Data entries:

....................

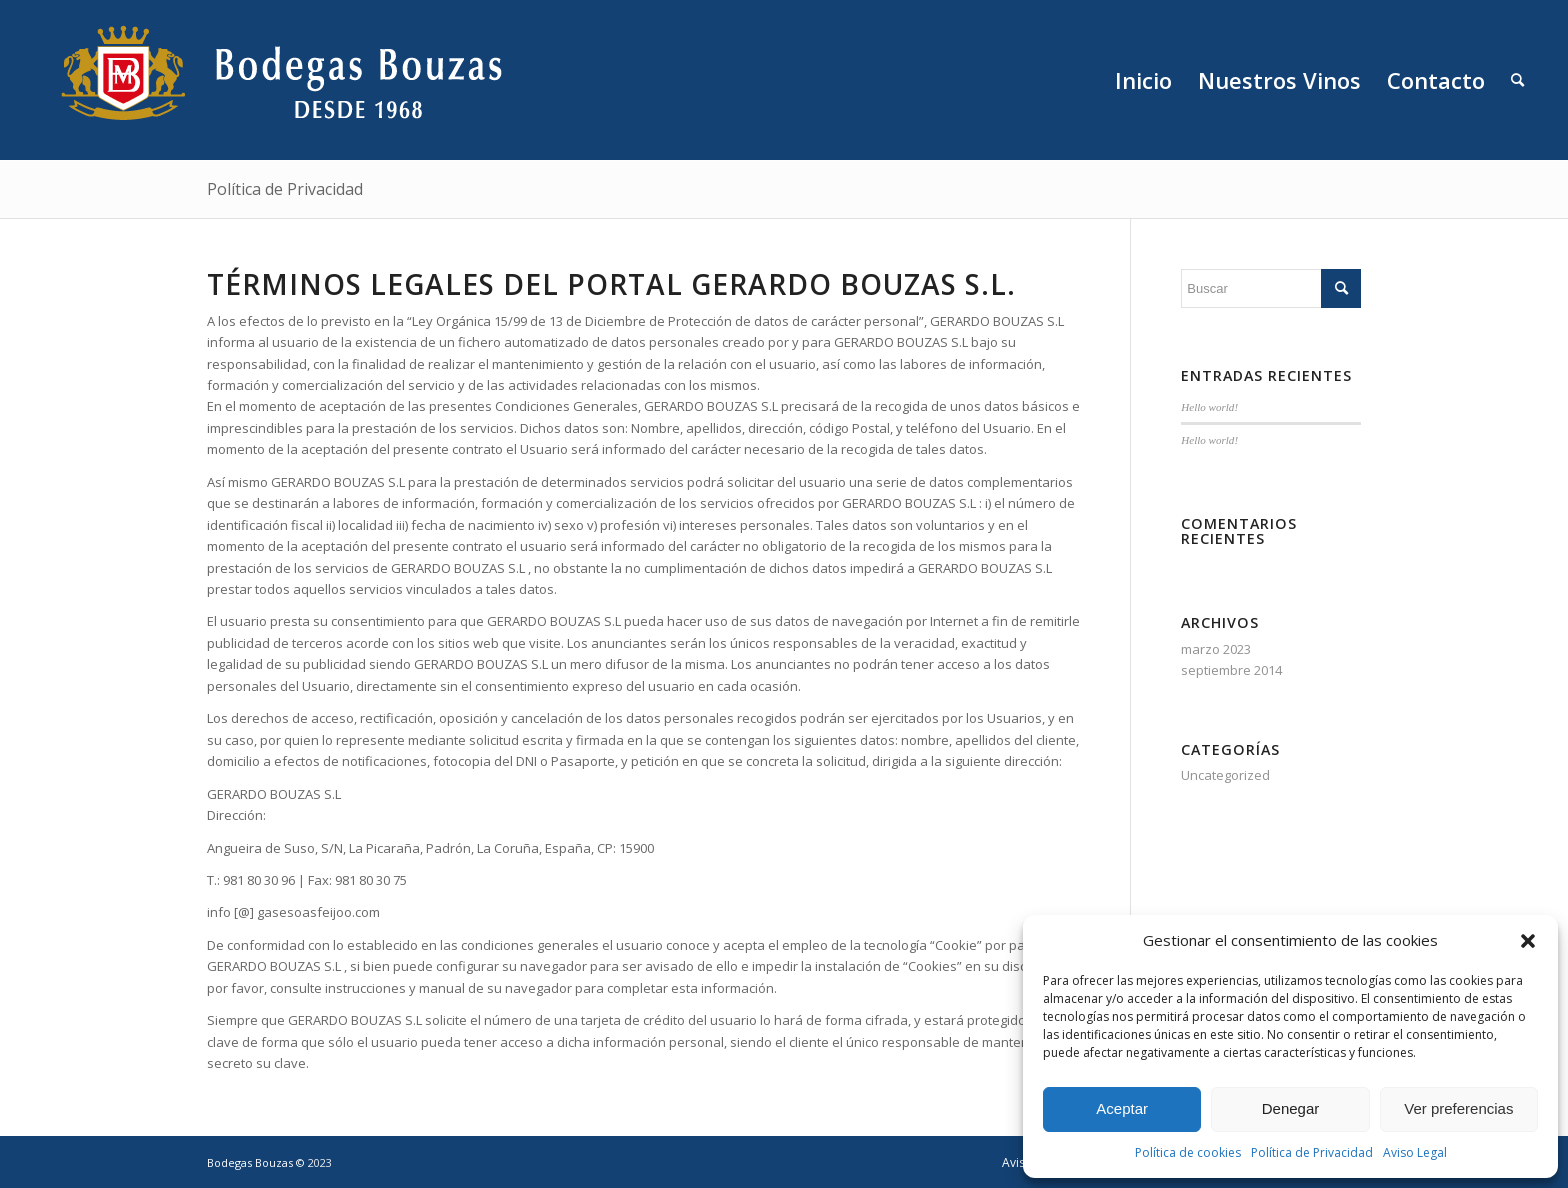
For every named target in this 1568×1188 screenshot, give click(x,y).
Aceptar (1122, 1108)
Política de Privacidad (1312, 1152)
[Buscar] (1517, 80)
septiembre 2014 (1231, 670)
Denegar (1291, 1108)
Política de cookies (1188, 1152)
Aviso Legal (1415, 1152)
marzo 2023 (1216, 649)
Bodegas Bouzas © (257, 1162)
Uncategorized (1225, 775)
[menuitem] (1143, 80)
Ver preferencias (1458, 1108)
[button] (1528, 941)
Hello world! (1209, 407)
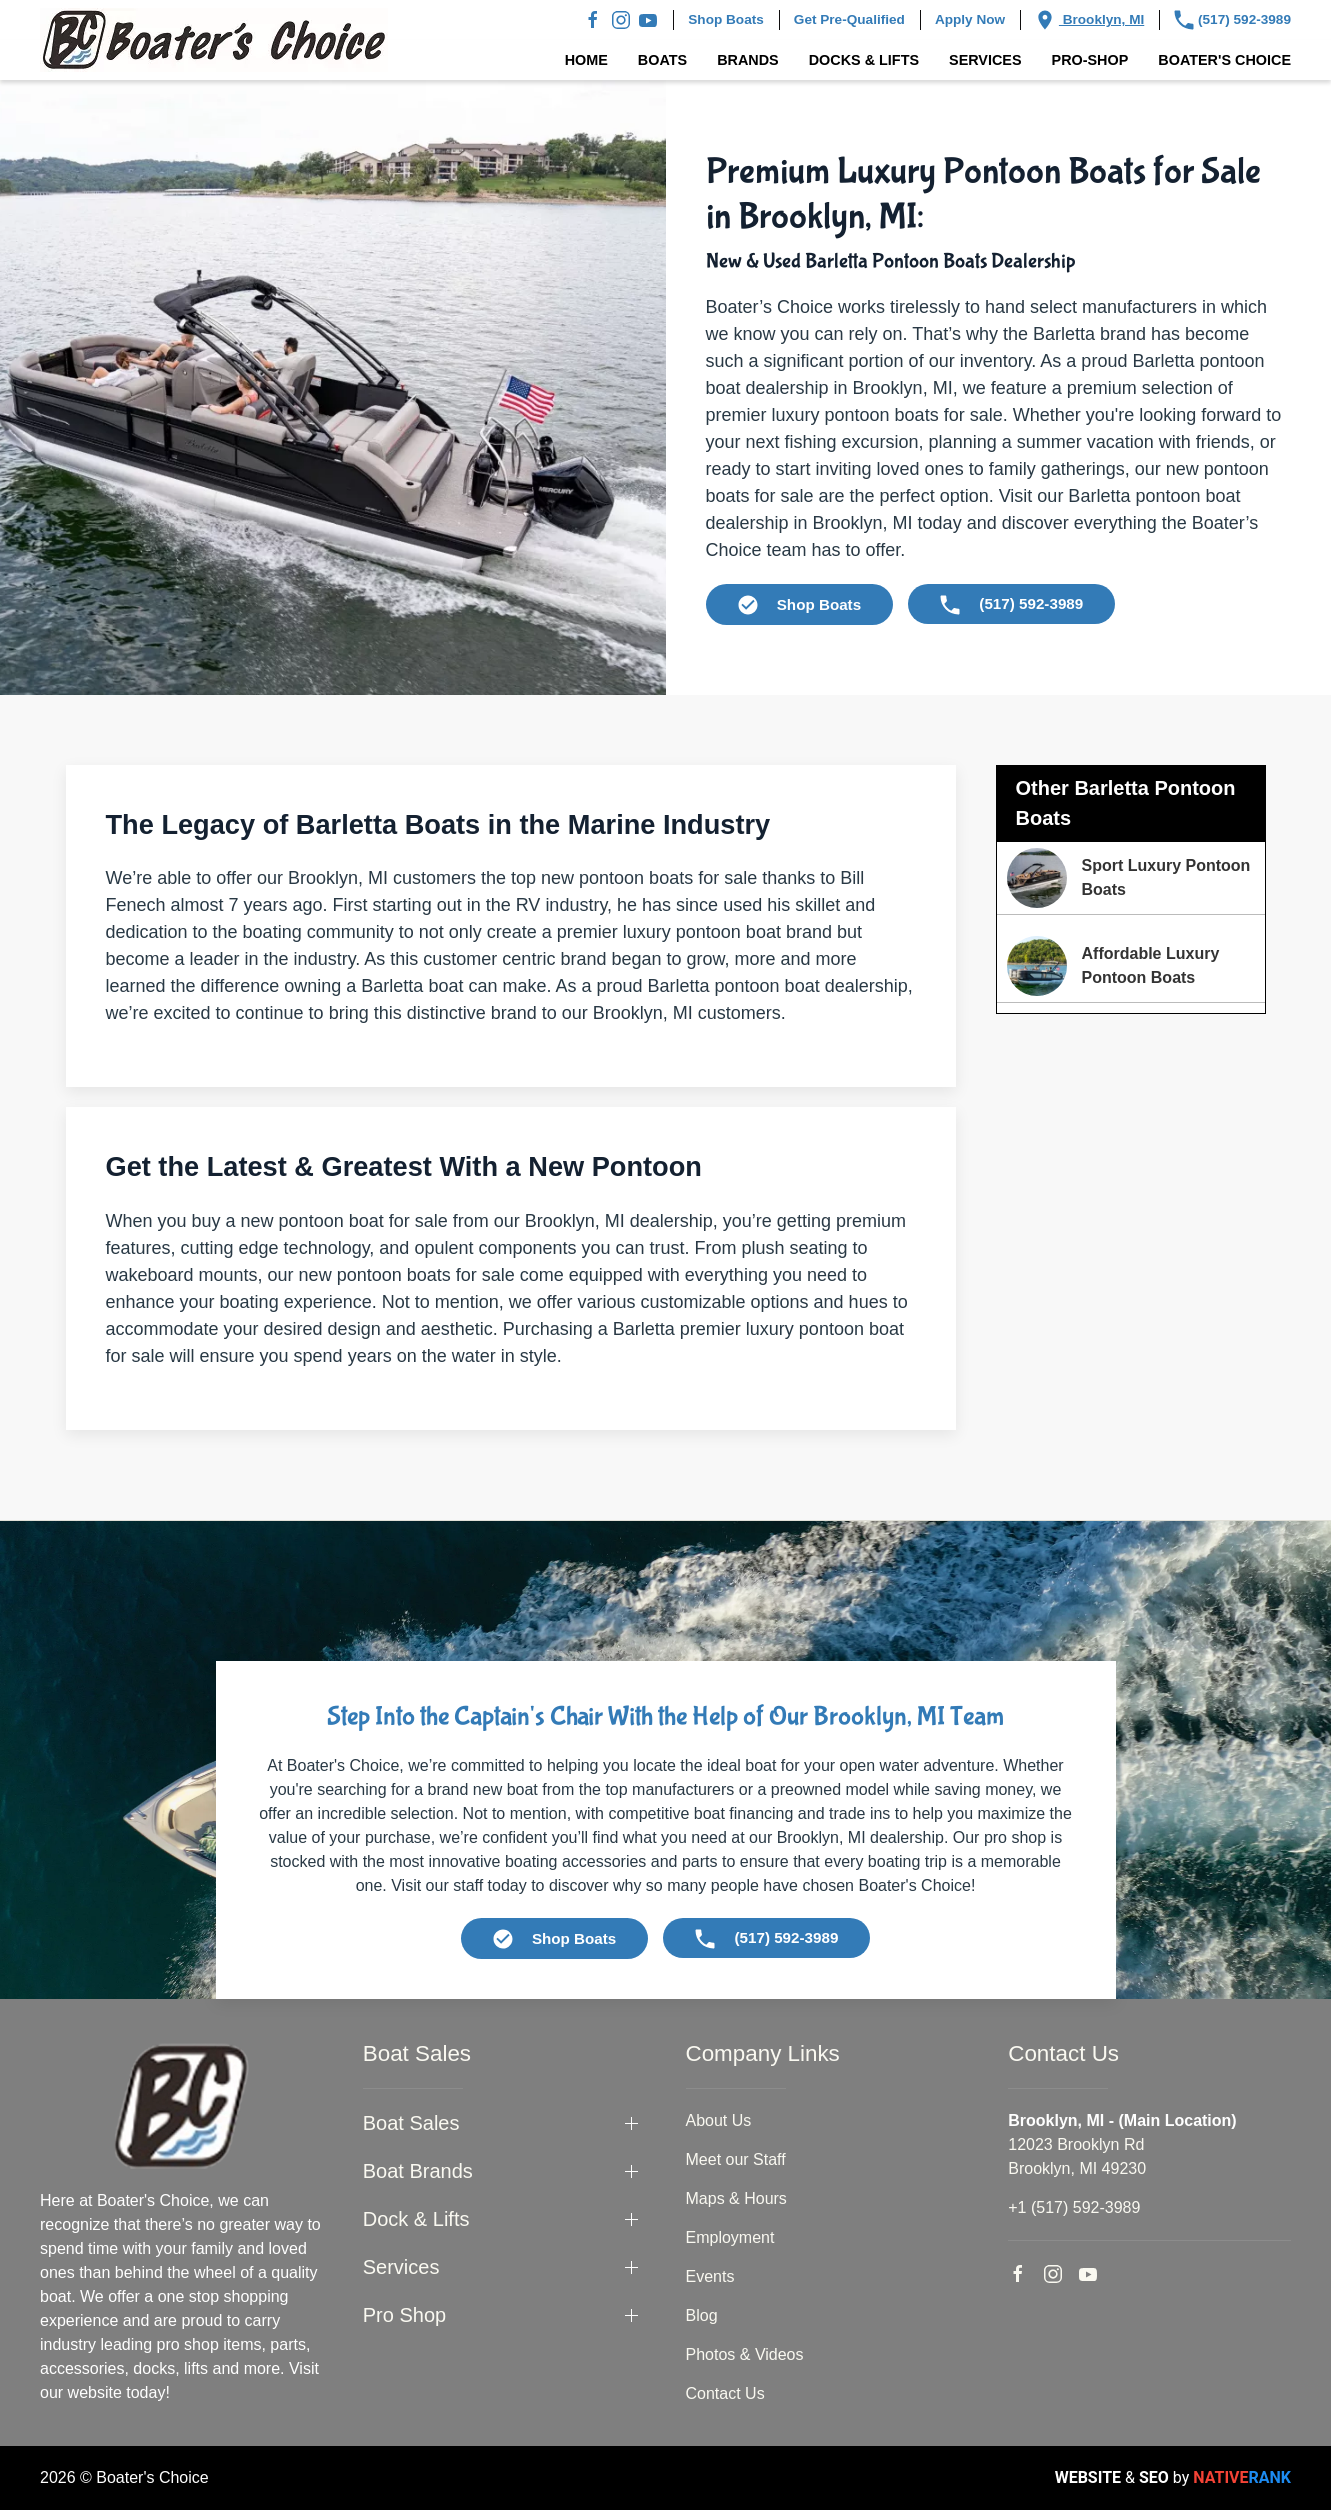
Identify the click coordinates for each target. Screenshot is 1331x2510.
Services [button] (985, 60)
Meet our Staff (736, 2159)
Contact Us (725, 2393)
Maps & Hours (736, 2198)
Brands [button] (748, 60)
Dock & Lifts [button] (416, 2219)
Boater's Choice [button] (1224, 60)
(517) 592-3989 (1232, 20)
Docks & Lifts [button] (864, 60)
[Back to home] (214, 40)
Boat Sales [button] (411, 2123)
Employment (730, 2237)
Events (710, 2276)
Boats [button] (662, 60)
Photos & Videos (745, 2354)
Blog (702, 2315)
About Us (719, 2120)
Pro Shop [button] (404, 2315)
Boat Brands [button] (418, 2171)
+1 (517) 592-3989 (1074, 2207)
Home (586, 60)
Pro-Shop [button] (1090, 60)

....................

● **Task to complete**
Each record must be repeated verbatim, and no picture may appear in the copy.

● **The answer**
For every named target in this 1568×1188 screenshot, give click(x,y).
Aceptar (1122, 1108)
Política de Privacidad (1312, 1152)
[Buscar] (1517, 80)
septiembre 2014 (1231, 670)
Denegar (1291, 1108)
Política de cookies (1188, 1152)
Aviso Legal (1415, 1152)
marzo 2023 (1216, 649)
Bodegas Bouzas © (257, 1162)
Uncategorized (1225, 775)
[menuitem] (1143, 80)
Ver preferencias (1458, 1108)
[button] (1528, 941)
Hello world! (1209, 407)
Identify the click coordinates for each target. Screenshot is 1331x2510.
Services [button] (985, 60)
Meet our Staff (736, 2159)
Contact Us (725, 2393)
Maps & Hours (736, 2198)
Brands [button] (748, 60)
Dock & Lifts [button] (416, 2219)
Boater's Choice [button] (1224, 60)
(517) 592-3989 (1232, 20)
Docks & Lifts [button] (864, 60)
[Back to home] (214, 40)
Boat Sales [button] (411, 2123)
Employment (730, 2237)
Events (710, 2276)
Boats [button] (662, 60)
Photos & Videos (745, 2354)
Blog (702, 2315)
About Us (719, 2120)
Pro Shop [button] (404, 2315)
Boat Brands [button] (418, 2171)
+1 (517) 592-3989 (1074, 2207)
Home (586, 60)
Pro-Shop [button] (1090, 60)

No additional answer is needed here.